> TASK STATEMENT
Please work out how many lines include the word "interactable" in the entries, and reply with only the count.

> Stored data entries
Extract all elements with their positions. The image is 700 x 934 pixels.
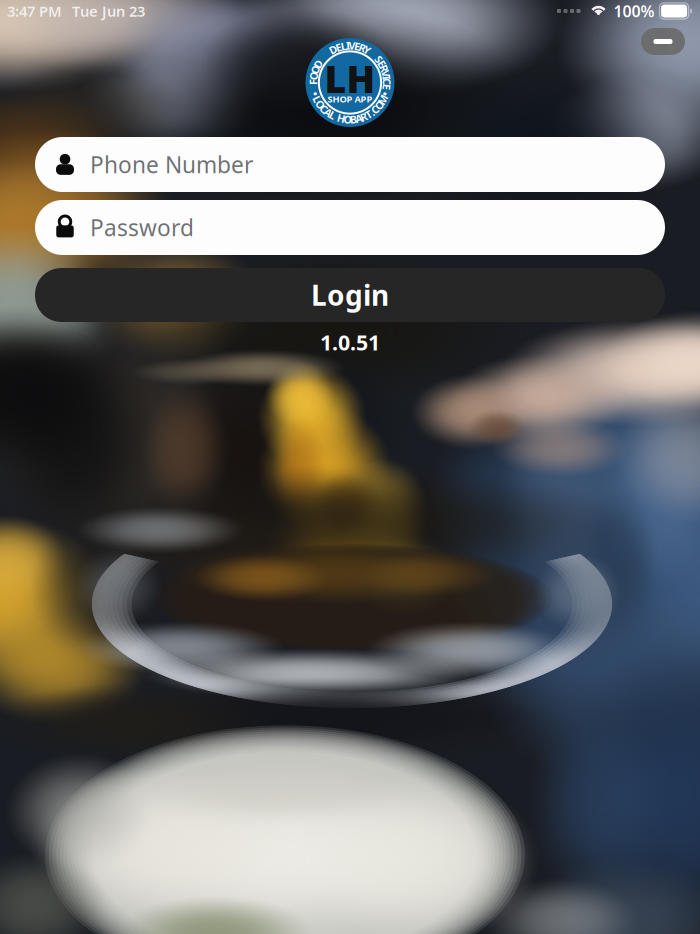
staticText: O [311,63,319,77]
staticText: 1.0.51 [320,328,380,356]
staticText: L [330,108,336,122]
staticText: . [370,105,374,119]
staticText: A [325,105,332,119]
staticText: I [346,38,350,53]
staticText: C [320,102,328,116]
button[interactable]: Minimize [641,28,685,55]
staticText: L [314,92,320,106]
staticText [335,110,338,124]
staticText: C [383,74,390,89]
staticText: H [337,111,345,125]
staticText: 100% [614,0,654,22]
staticText: LH [324,54,376,103]
staticText: • [383,87,387,101]
staticText: D [314,57,322,71]
staticText: O [316,97,324,111]
staticText: V [382,66,389,81]
staticText: R [360,110,367,124]
staticText: C [372,102,379,117]
staticText: O [344,112,352,126]
staticText: E [336,40,342,54]
staticText: R [359,41,366,55]
staticText: F [310,75,316,89]
button[interactable]: Password [35,200,665,255]
staticText: R [381,61,388,76]
staticText: Tue Jun 23 [72,1,145,21]
staticText: B [350,112,357,126]
staticText: S [376,52,382,66]
staticText: O [310,69,318,83]
staticText: V [348,38,356,53]
staticText: E [384,80,390,94]
staticText: Y [364,43,371,57]
staticText: Login [311,276,389,314]
staticText: L [341,39,347,53]
staticText: SHOP APP [328,93,372,105]
staticText: M [378,93,388,107]
staticText: E [379,57,385,71]
staticText: E [354,39,360,53]
staticText: Password [90,212,194,242]
staticText: T [366,107,372,122]
button[interactable]: Login [35,268,665,322]
staticText: D [329,42,337,57]
staticText: O [375,98,383,112]
staticText: Phone Number [90,149,253,180]
staticText: I [385,70,389,85]
staticText: 3:47 PM [7,1,62,21]
button[interactable]: Phone Number [35,137,665,192]
staticText: • [313,87,317,101]
staticText: A [355,111,362,126]
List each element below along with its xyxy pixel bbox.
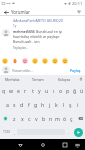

> FINAL ANSWER
4